I often wonder if my penchant for nostalgia is the result of never marrying and having kids. Kids are our future – or so the saying goes. Maybe being focused on the future would have helped me to cut back on thinking big hair, big combs, and tube socks were all the rage. I know, even my clichés are nostalgic.

But I read a passage in a novel called Juliet, Naked yesterday that made me re-consider (Juliet, by the way, is the name of an album – Juliet, Naked is the name of the acoustic re-release of the album). The novel is about two people, Duncan and Annie, who have been in a 15-year relationship that is centered around their interest in an old, forgotten singer who hasn’t put out anything new in 20 years.

When Annie realizes she is wasting her time with Duncan, she breaks up with him and she goes out to a pub with a female friend to find out what other people do. She sees people who are stuck in old patterns who are trying to re-capture old magic, which causes her to wonder, “Where was the now?” How do people who swim around in the past stand it?

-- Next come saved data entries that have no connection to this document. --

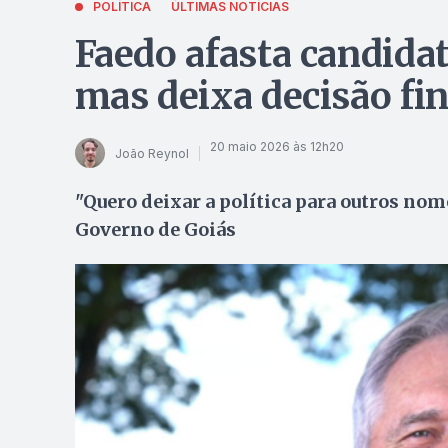
POLÍTICA
ÚLTIMAS NOTÍCIAS
Faedo afasta candida
mas deixa decisão fi
20 maio 2026 às 12h20
João Reynol
"Quero deixar a política para outros nom
Governo de Goiás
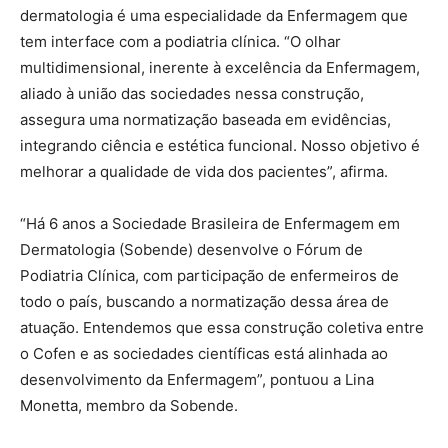
dermatologia é uma especialidade da Enfermagem que
tem interface com a podiatria clínica. “O olhar
multidimensional, inerente à excelência da Enfermagem,
aliado à união das sociedades nessa construção,
assegura uma normatização baseada em evidências,
integrando ciência e estética funcional. Nosso objetivo é
melhorar a qualidade de vida dos pacientes”, afirma.
“Há 6 anos a Sociedade Brasileira de Enfermagem em
Dermatologia (Sobende) desenvolve o Fórum de
Podiatria Clínica, com participação de enfermeiros de
todo o país, buscando a normatização dessa área de
atuação. Entendemos que essa construção coletiva entre
o Cofen e as sociedades científicas está alinhada ao
desenvolvimento da Enfermagem”, pontuou a Lina
Monetta, membro da Sobende.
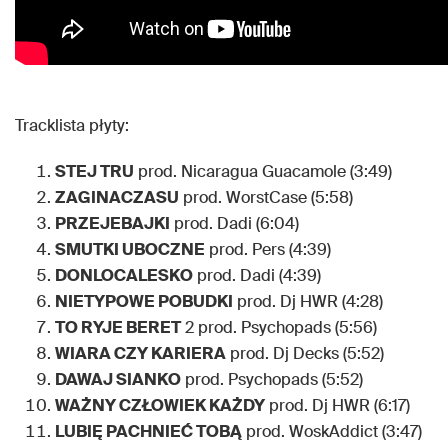
Tracklista płyty:
STEJ TRU
prod. Nicaragua Guacamole (3:49)
ZAGINACZASU
prod. WorstCase (5:58)
PRZEJEBAJKI
prod. Dadi (6:04)
SMUTKI UBOCZNE
prod. Pers (4:39)
DONLOCALESKO
prod. Dadi (4:39)
NIETYPOWE POBUDKI
prod. Dj HWR (4:28)
TO RYJE BERET
2 prod. Psychopads (5:56)
WIARA CZY KARIERA
prod. Dj Decks (5:52)
DAWAJ SIANKO
prod. Psychopads (5:52)
WAŻNY CZŁOWIEK KAŻDY
prod. Dj HWR (6:17)
LUBIĘ PACHNIEĆ TOBĄ
prod. WoskAddict (3:47)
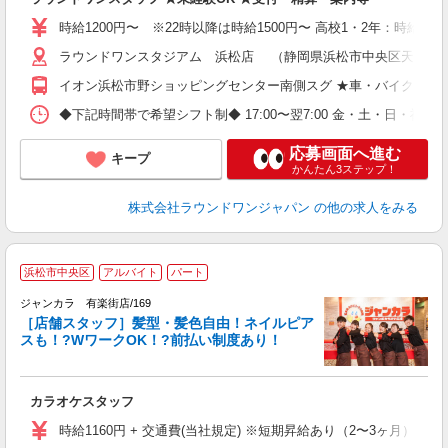
大
車
時給1200円〜 ※22時以降は時給1500円〜 高校1・2年：時給110
ラウンドワンスタジアム 浜松店 （静岡県浜松市中央区天王町字諏
イオン浜松市野ショッピングセンター南側スグ ★車・バイク通勤O
◆下記時間帯で希望シフト制◆ 17:00〜翌7:00 金・土・日
応募画面へ進む
キープ
かんたん3ステップ！
株式会社ラウンドワンジャパン
の他の求人をみる
浜松市中央区
アルバイト
パート
ク
ジャンカラ 有楽街店/169
［店舗スタッフ］髪型・髪色自由！ネイルピア
スも！?WワークOK！?前払い制度あり！
ラ
カラオケスタッフ
時給1160円 + 交通費(当社規定) ※短期昇給あり（2〜3ヶ月）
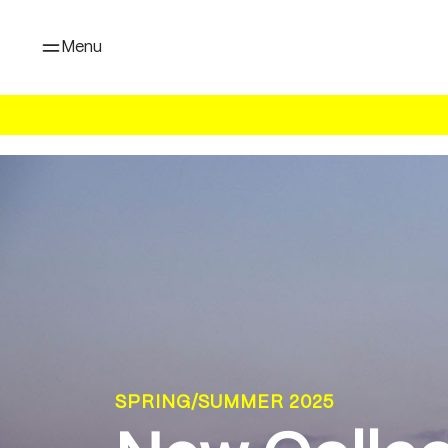
oekopdracht
Ga naar de hoofdnavigatie
Menu
SPRING/SUMMER 2025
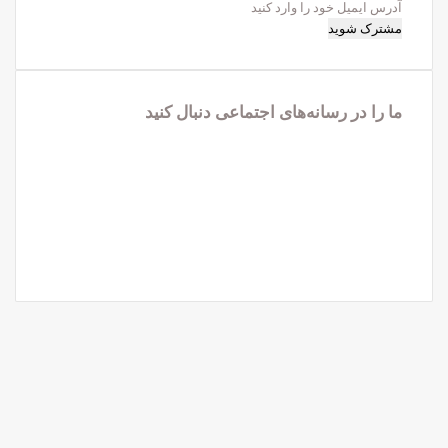
آدرس
ایمیل
خود
را
وارد
ما را در رسانه‌های اجتماعی دنبال کنید
کنید
فیس
X
بوک
لینکدین
یوتیوب
اینستاگرام
تلگرام
واتس
آپ
X
فیس
واتس
تلگرام
آپ
بوک
کمه
ازگشت
ه
الا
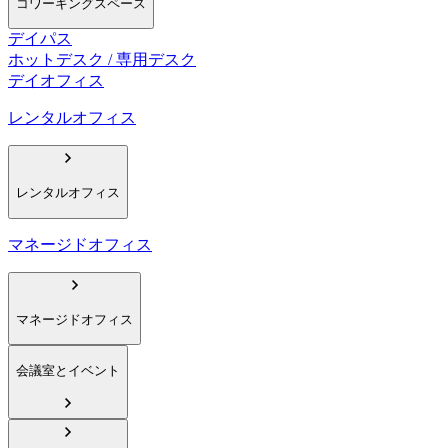
コワーキングスペース
デイパス
ホットデスク / 専用デスク
デイオフィス
レンタルオフィス
レンタルオフィス
マネージドオフィス
マネージドオフィス
会議室とイベント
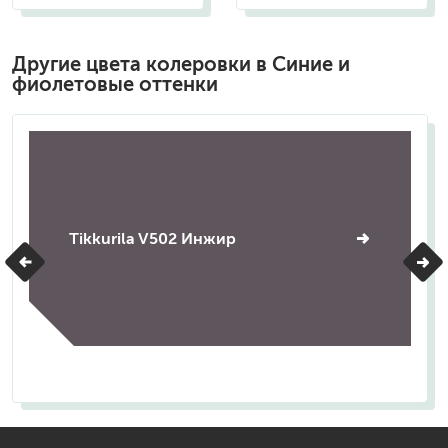
Другие цвета колеровки в Синие и
фиолетовые оттенки
Tikkurila V502 Инжир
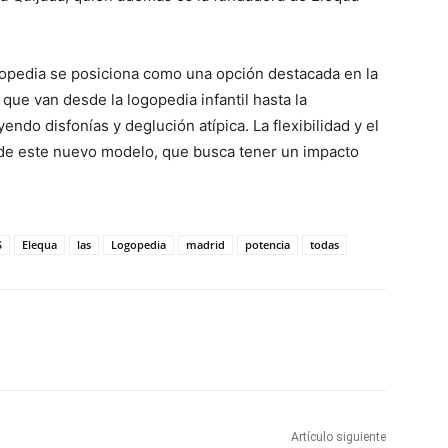
opedia se posiciona como una opción destacada en la
ue van desde la logopedia infantil hasta la
yendo disfonías y deglución atípica. La flexibilidad y el
de este nuevo modelo, que busca tener un impacto
S
Elequa
las
Logopedia
madrid
potencia
todas
WhatsApp
Artículo siguiente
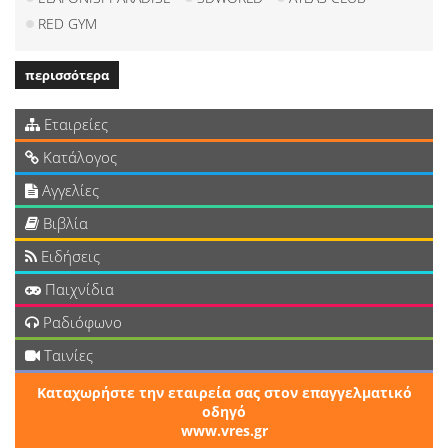
RED GYM
περισσότερα
Εταιρείες
Κατάλογος
Αγγελίες
Βιβλία
Ειδήσεις
Παιχνίδια
Ραδιόφωνο
Ταινίες
Καταχωρήστε την εταιρεία σας στον επαγγελματικό
οδηγό
www.vres.gr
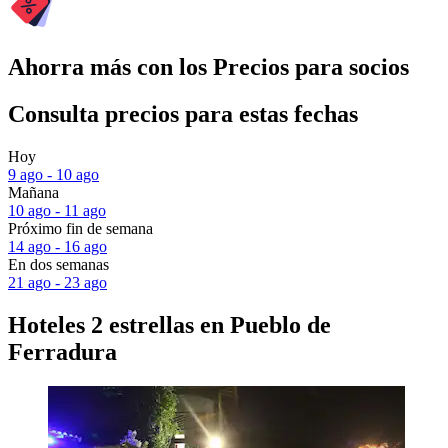
Ahorra más con los Precios para socios
Consulta precios para estas fechas
Hoy
9 ago - 10 ago
Mañana
10 ago - 11 ago
Próximo fin de semana
14 ago - 16 ago
En dos semanas
21 ago - 23 ago
Hoteles 2 estrellas en Pueblo de
Ferradura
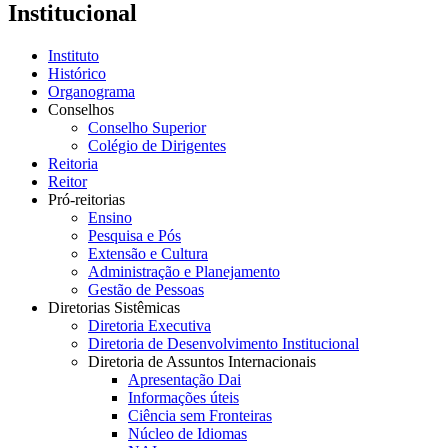
Institucional
Instituto
Histórico
Organograma
Conselhos
Conselho Superior
Colégio de Dirigentes
Reitoria
Reitor
Pró-reitorias
Ensino
Pesquisa e Pós
Extensão e Cultura
Administração e Planejamento
Gestão de Pessoas
Diretorias Sistêmicas
Diretoria Executiva
Diretoria de Desenvolvimento Institucional
Diretoria de Assuntos Internacionais
Apresentação Dai
Informações úteis
Ciência sem Fronteiras
Núcleo de Idiomas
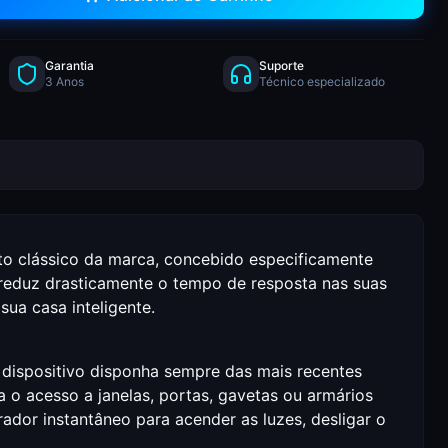
Garantia
Suporte
3 Anos
Técnico especializado
to clássico da marca, concebido especificamente
ó reduz drasticamente o tempo de resposta nas suas
ua casa inteligente.
o dispositivo disponha sempre das mais recentes
 o acesso a janelas, portas, gavetas ou armários
or instantâneo para acender as luzes, desligar o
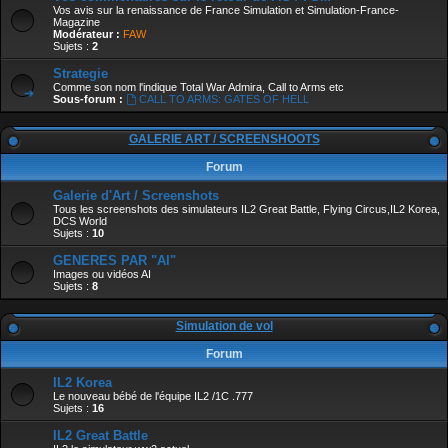
Vos avis sur la renaissance de France Simulation et Simulation-France-
Magazine
Modérateur :
FAW
Sujets :
2
Strategie
Comme son nom l'indique Total War Admira, Call to Arms etc
Sous-forum :
CALL TO ARMS: GATES OF HELL
GALERIE ART / SCREENSHOOTS
Forum
Galerie d'Art / Screenshots
Tous les screenshots des simulateurs IL2 Great Battle, Flying Circus,IL2 Korea,
DCS World
Sujets :
10
GENERES PAR "AI"
Images ou vidéos AI
Sujets :
8
Simulation de vol
Forum
IL2 Korea
Le nouveau bébé de l'équipe IL2 /1C .777
Sujets :
16
IL2 Great Battle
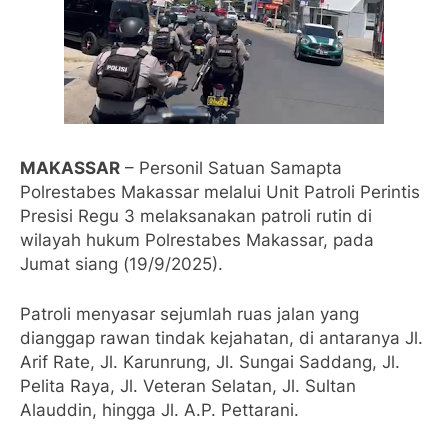
MAKASSAR
– Personil Satuan Samapta
Polrestabes Makassar melalui Unit Patroli Perintis
Presisi Regu 3 melaksanakan patroli rutin di
wilayah hukum Polrestabes Makassar, pada
Jumat siang (19/9/2025).
Patroli menyasar sejumlah ruas jalan yang
dianggap rawan tindak kejahatan, di antaranya Jl.
Arif Rate, Jl. Karunrung, Jl. Sungai Saddang, Jl.
Pelita Raya, Jl. Veteran Selatan, Jl. Sultan
Alauddin, hingga Jl. A.P. Pettarani.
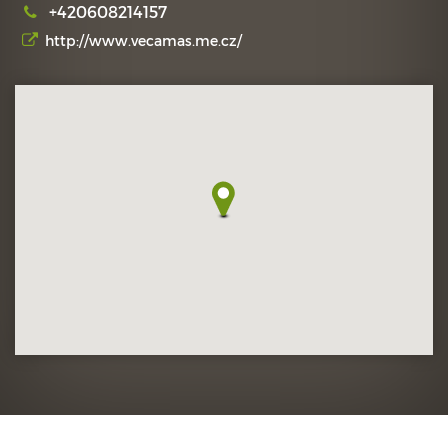
+420608214157
http://www.vecamas.me.cz/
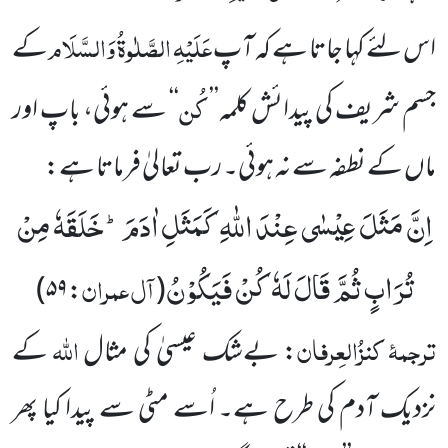
عَلَیْہِ الصَّلٰوۃُ وَالسَّلَام
اس لئے کہا جاتا ہے کہ آپ
کے
کُن
جسم شریف کی پیدائش کلمہ’’
‘‘ سے ہوئی، باپ اور
ماں کے نطفہ سے نہ ہوئی۔ رب تعالیٰ فرماتا ہے:
اِنَّ مَثَلَ عِیْسٰى عِنْدَ اللّٰهِ كَمَثَلِ اٰدَمَؕ-خَلَقَهٗ مِنْ
تُرَابٍ ثُمَّ قَالَ لَهٗ كُنْ فَیَكُوْنُ
آل عمران
:۵۹)
(
ترجمۂ
کنزُالعِرفان
اللہ
: بےشک عیسیٰ کی مثال
کے
نزدیک آدم کی طرح ہے۔ اُسے مٹی سے پیدا کیا پھر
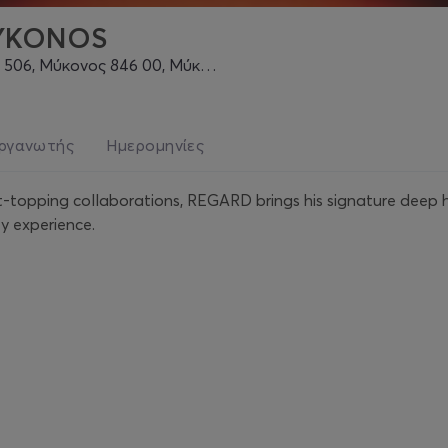
MYKONOS
506, Μύκονος 846 00, Μύκονος
ργανωτής
Ημερομηνίες
art-topping collaborations, REGARD brings his signature deep 
y experience.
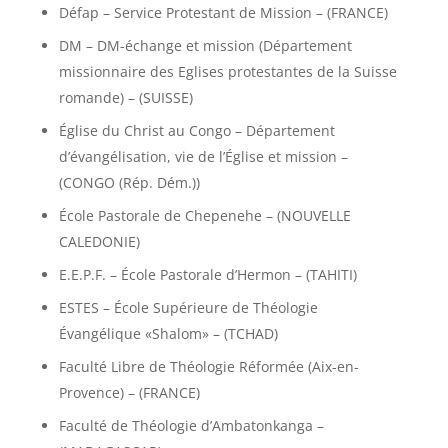
Défap – Service Protestant de Mission – (FRANCE)
DM – DM-échange et mission (Département
missionnaire des Eglises protestantes de la Suisse
romande) – (SUISSE)
Église du Christ au Congo – Département
d’évangélisation, vie de l’Église et mission –
(CONGO (Rép. Dém.))
École Pastorale de Chepenehe – (NOUVELLE
CALEDONIE)
E.E.P.F. – École Pastorale d’Hermon – (TAHITI)
ESTES – École Supérieure de Théologie
Évangélique «Shalom» – (TCHAD)
Faculté Libre de Théologie Réformée (Aix-en-
Provence) – (FRANCE)
Faculté de Théologie d’Ambatonkanga –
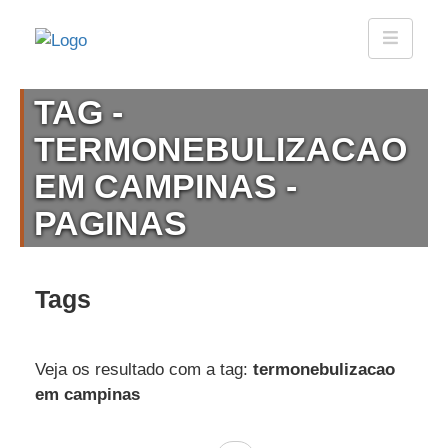
TAG -
TERMONEBULIZACAO
EM CAMPINAS -
PAGINAS
Tags
Veja os resultado com a tag:
termonebulizacao
em campinas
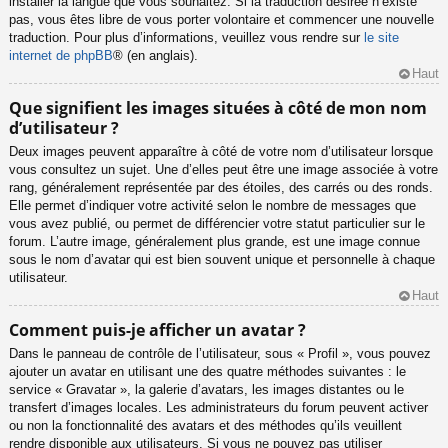
installer la langue que vous souhaitez. Si la traduction désirée n’existe
pas, vous êtes libre de vous porter volontaire et commencer une nouvelle
traduction. Pour plus d’informations, veuillez vous rendre sur
le site
internet de phpBB
® (en anglais).
Haut
Que signifient les images situées à côté de mon nom
d’utilisateur ?
Deux images peuvent apparaître à côté de votre nom d’utilisateur lorsque
vous consultez un sujet. Une d’elles peut être une image associée à votre
rang, généralement représentée par des étoiles, des carrés ou des ronds.
Elle permet d’indiquer votre activité selon le nombre de messages que
vous avez publié, ou permet de différencier votre statut particulier sur le
forum. L’autre image, généralement plus grande, est une image connue
sous le nom d’avatar qui est bien souvent unique et personnelle à chaque
utilisateur.
Haut
Comment puis-je afficher un avatar ?
Dans le panneau de contrôle de l’utilisateur, sous « Profil », vous pouvez
ajouter un avatar en utilisant une des quatre méthodes suivantes : le
service « Gravatar », la galerie d’avatars, les images distantes ou le
transfert d’images locales. Les administrateurs du forum peuvent activer
ou non la fonctionnalité des avatars et des méthodes qu’ils veuillent
rendre disponible aux utilisateurs. Si vous ne pouvez pas utiliser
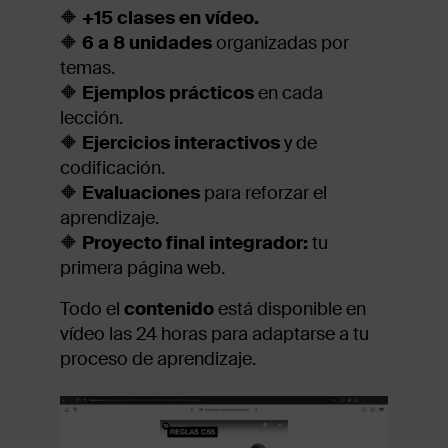
🔶
+15 clases en vídeo.
🔶
6 a 8 unidades
organizadas por
temas.
🔶
Ejemplos prácticos
en cada
lección.
🔶
Ejercicios interactivos
y de
codificación.
🔶
Evaluaciones
para reforzar el
aprendizaje.
🔶
Proyecto final integrador:
tu
primera página web.
Todo el
contenido
está disponible en
vídeo las 24 horas para adaptarse a tu
proceso de aprendizaje.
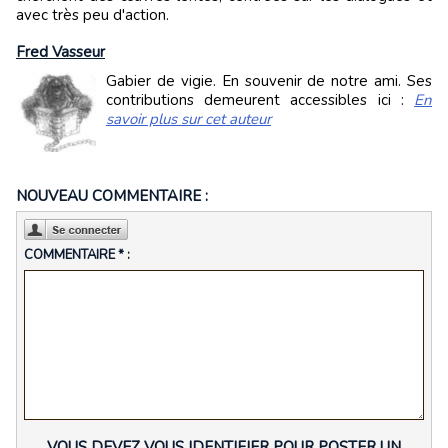
avec très peu d'action.
Fred Vasseur
Gabier de vigie. En souvenir de notre ami. Ses
contributions demeurent accessibles ici :
En
savoir plus sur cet auteur
NOUVEAU COMMENTAIRE :
COMMENTAIRE * :
VOUS DEVEZ VOUS IDENTIFIER POUR POSTER UN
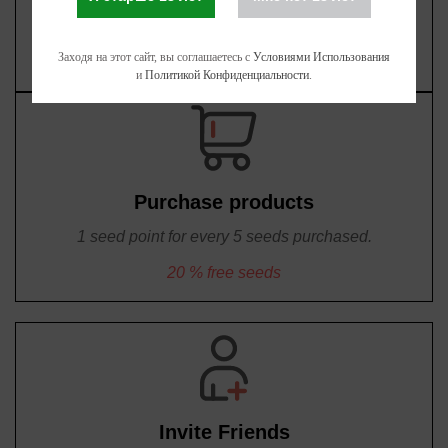
Reward history
Withdrawals
Заходя на этот сайт, вы соглашаетесь с
Условиями Использования
и
Политикой Конфиденциальности
.
Purchase products
1 seed point for every 5 seeds purchased.
20 % free seeds
Invite Friends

She concludes that children are the answer. Here’s her thought process:
That was why she wanted children, too. The cliché had it that kids were the future, but that wasn’t it: they were the unreflective, active present. They were not themselves nostalgic, because they couldn’t be, and they retarded nostalgia in their parents. Even as they were getting sick and being bullied and becoming addicted to heroin and getting pregnant, they were in the moment, and she wanted to be in it with them. She wanted to worry herself sick about schools and bullying and drugs.
That passage really hit me. Do we yearn for yesteryear because it was the only time in our lives when we live in the active present? If so, it makes me wonder if that is one of the reasons the cycle of life works the way it does. We are designed to get married and have children earlier in life, as opposed to later, and by doing so, we are forced into the active present. Maybe people who don’t have children drift easier from the present to the past. 

I do know this – being an uncle helps. I have two nieces and one nephew and I love all three of them dearly. I sing with them. Act goofy with them. And maybe tease them once in a while. And I don’t know who loves it more – me or them. But whenever I spend time with them, we are in the present. And I feel more alive.